By David Fabri
1. Various Laws relating to the Establishment and Jurisdiction of the Commercial Court (Amendment) Act, 2025 (Bill no. 133)
Bill no. 133 purports to re-establish a Commercial Court, presided by one judge, with competence restricted to dealing with commercial and business matters.
Having a specialised court is neither a bad idea nor a new one. I remember talks on setting up a specialised company law court and a specialised maritime and shipping court. These were conceived as different courts, not one and the same.

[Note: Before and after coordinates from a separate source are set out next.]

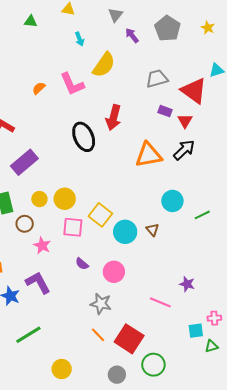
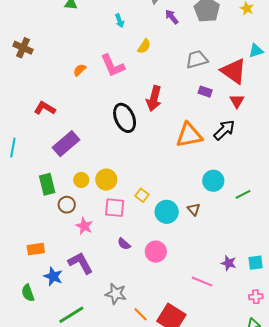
yellow semicircle: (104, 65) -> (144, 46), size x0.6
red triangle: (185, 121) -> (237, 101), moved
yellow square: (100, 215) -> (142, 195), size x0.6
gray star: (101, 304) -> (116, 294), moved
cyan square: (196, 331) -> (256, 263), moved

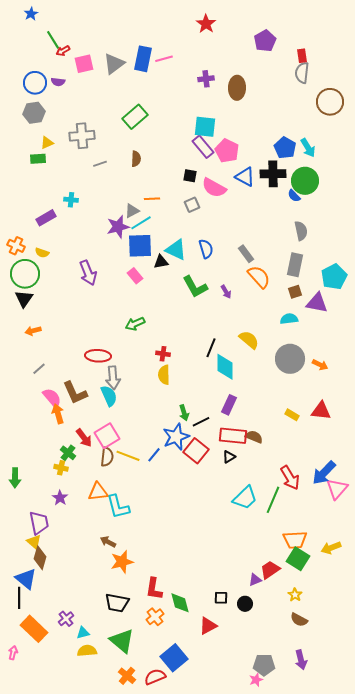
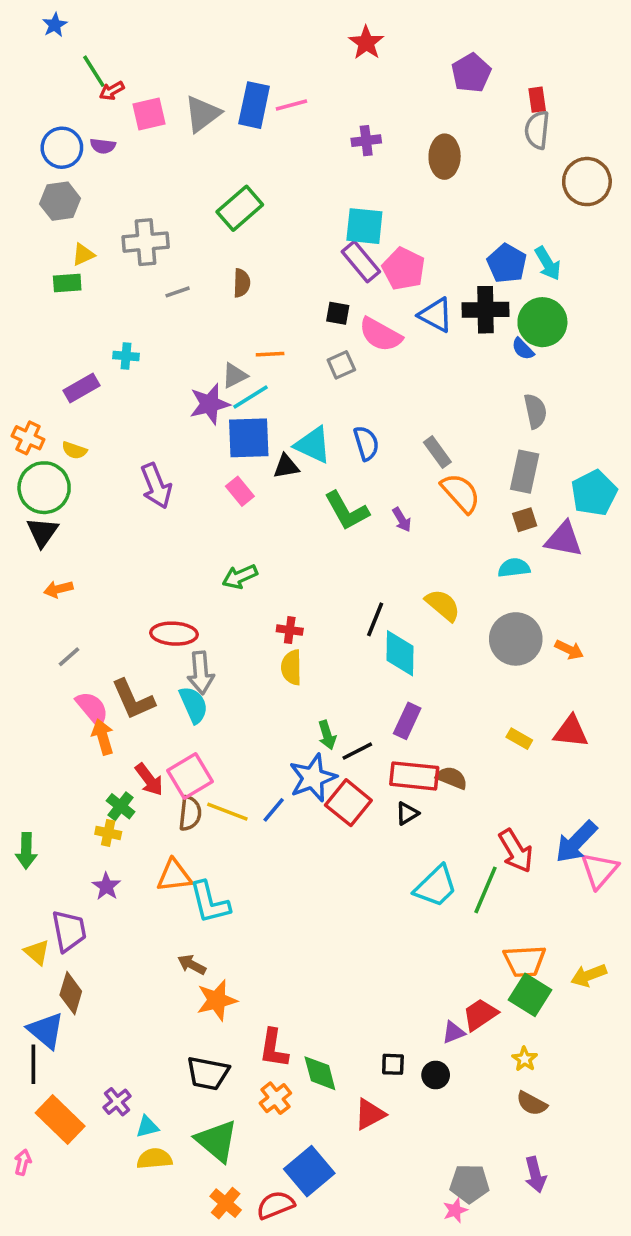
brown ellipse: (237, 88) -> (445, 157), moved
yellow triangle: (34, 542) -> (37, 952), moved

One recalls that the original Commercial Court several decades ago wasted much precious time decoding jurisdictional issues, and many cases were sadly lost on this basis. Hopefully, similar frustration will not afflict this new mechanism.
However, I foresee a possible risk of over-burdening the new court before it has even been launched. Its remit is more extensive and complex than one would have imagined, and this might undermine the much-flaunted efficiency and speed expected of the new tribunal.
This reform, which is broadly a welcome step, will be implemented by the insertion of a new article 32A to the existing Code of Organisation and Civil Procedure. The law sets out the competence of the new court in two ways.
First, it refers generically to disputes arising under or involving “the Commercial Code, the Companies Act, the Competition Act, merchant shipping, collision of sea vessels, salvage, average, marine insurance, marine pollution, intellectual property rights, bills of exchange, promissory notes or other credit instruments, bankruptcy and any other related matter….” It appears that gaming is not included.
As a second step, the law proceeds to list specific laws, and here problems arise. These include, briefly, laws on shipping and maritime trade, carriage of goods, collisions at sea, aviation, financial services, consumer affairs, competition, intellectual property, trade-marks, insolvency, bills of exchange and class actions.
Regrettably, this list looks tentative and incomplete: in other words, a kind of hastily assembled hodgepodge. I shall explain briefly why, limiting my criticism to three areas, namely financial services, consumer protection and class actions. These warrant further study.
Specific reference is made to laws regulating banking and financial institutions. Why have these two been singled out? Several other similar important financial services legislation have been strangely omitted, e.g. investment services, market abuse and insurance-related laws.
In my view, consumer disputes have been erroneously included, as it might place consumers at a disadvantage. And what about the competence of the Consumer Claims Tribunal?
Today we have two separate laws dealing with class actions. Only one of them is included in the Act. The Collective Proceedings (Competition) Act of 2012 has been inexplicably omitted.
2. The Holders of Public Offices and Public Entities (Responsibility) Act 2025
(Bill no.137)
The stated objects of this Bill are to establish and regulate the parameters of personal civil responsibility of persons forming part of the State administration, and to identify the circumstances in which public institutions and entities shall bear or assume responsibility in place of such persons or shall recover damages for acts done in the exercise of public functions.
Government’s original expressed intention was to protect public officials when sued personally, whether civilly or (more controversially) criminally. It seems that better sense has since prevailed, and the law now only refers to protection against civil (i.e. private law) proceedings – usually for the payment of damages.
The State should not find itself defending officials engaged in State corruption, or even of criminal fraud and other offences.
The new law would shield civil servants from “orders for the payment of damages” or “compensation “, in proceedings of a civil or constitutional nature. The law covers any act done “in the exercise of a public function”. No protection should extend to acts that are ultra vires an official’s remit and authority.
The Opposition in Parliament did not oppose this Bill on the premise that it protects civil servants acting in good faith. But this is not what the law actually says. The new law also applies to pending proceedings against public servants, if there are any.
I am not aware of any cases where civil servants acting in good faith and within their legitimate authority have been sued for damages. However, the law will now make it more cumbersome, difficult and perhaps riskier to try to sue public officials under the civil law in the future.
David Fabri LL.D., Ph.D., has taught law and business ethics since 1994 and for many years served as Head of the Department of Commercial Law at the University of Malta. He has recently published three books on Regulation in Malta. This monthly column seeks to encourage awareness and critical thinking regarding relevant legal and corporate developments in Malta and overseas.